Akaraka, status and university elitism in Korea

A few weeks ago a small group of young Koreans approached us on a busy street of Jeonju. They were all undergrad students spending a weekend together surveying foreigners for touristic data and getting them to sign a carton cut-out turned into a giant visitors book. After exchanging names and nationalities, they were surprise to see a group as diverse as ours. It begged the question: ’how did you all get together?’ … ‘we’re all Yonsei students‘.

We knew what followed. They unisonaly wowed and after holding their voices for a few more seconds another student stepped forward and added that his cousin was also studying at Yonsei.

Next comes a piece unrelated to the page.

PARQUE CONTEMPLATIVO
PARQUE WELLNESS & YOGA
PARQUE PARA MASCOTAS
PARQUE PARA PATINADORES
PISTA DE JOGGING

The group nodded in approbation.

This is just one of the many situations SKY students are used to in Korea, a nation glutted with graduates. For Koreans in their early 20s, not being a student is out of the question: 82% of all high school students go to University, highest rate of all OECD countries, and out of Korea’s 50M inhabitants, 3.8M are currently university students.

When the GFC began dooming Europe’s economies in 2008, reports on Spain’s overqualified workers mushroomed. My sensitivities for skill imbalances heightened, nothing worried me more than the looming job prospects before my eyes. But looking at Korea’s case, I’d say they are already ahead of us and even got there faster: “as late as 1977, fewer than 5 percent of Korean 18- to 22-year-olds went to college.”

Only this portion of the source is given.